Because of the nature of the programming, the virtual reality school is open to any student in Florida—though since its charter is through Collier County Schools, it is required to enroll half of its students from that district. In June, the Florida Department of Education noted in a letter to Optima Academy Online that the school had significantly overenrolled nonlocal students and penalized the district upward of $470,000. (Donalds told Mother Jones that OptimaEd responded to the letter arguing that the enrollment cap should not apply to Optima Academy Online under current law.)

But Donalds has bigger plans: This summer, she announced that the school would operate through a charter in Arizona. OptimaEd now sells virtual reality field trip packages to schools across the country—and private schools in Florida, Arizona, Idaho, and New Hampshire can use state voucher money to buy them.

As Donalds looks to expand her sphere of influence outside of Florida, it’s not hard to see why she’s turned away from DeSantis; at this point, it seems unlikely that he’ll be in a position to give her a national platform. As of early August, Trump appeared to have left him in the dust; the Florida governor was polling at just 16 percent to Trump’s 52 percent among Republican candidates.

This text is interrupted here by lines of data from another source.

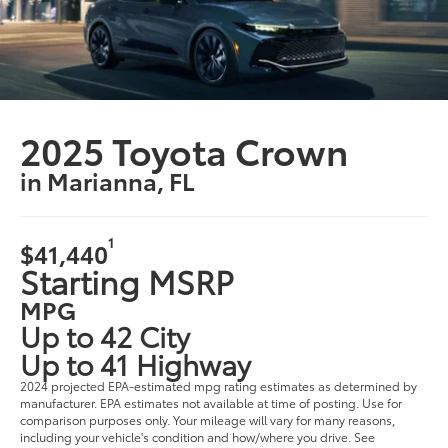
2025 Toyota Crown
in Marianna, FL
1
$41,440
Starting MSRP
MPG
Up to 42 City
Up to 41 Highway
2024 projected EPA-estimated mpg rating estimates as determined by
manufacturer. EPA estimates not available at time of posting. Use for
comparison purposes only. Your mileage will vary for many reasons,
including your vehicle's condition and how/where you drive. See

If Trump were to tap Donalds as his secretary of education, University of Connecticut’s Green worries about her “removing even any ‘nudge nudge, wink wink’ toward the idea that [charter schools] are public.” He speculated that if Donalds were given such a position of power, she could lay the groundwork for allowing states to use public funding for religious schools—a move that could be especially advantageous for Christian Hillsdale College and its network of classical charter schools, as well as the companies helping spread their gospel.

Back at Moms for Liberty, Donalds closed her invocation by asking God to allow the attendees to “fulfill the call that you have for them.” She warned the Moms that this task, assigned by God, would require courage, patience, and endurance. Then, she assured God that she knew he believed in their mission. “We know that that will result in a better country,” she said. “America, the beautiful, the country that you established for your glory for our children and our children’s children.”

Correction, May 22, 2024: An earlier version of this article mischaracterized the motivation for the development of the 1776 Curriculum. The sentenced has been fixed.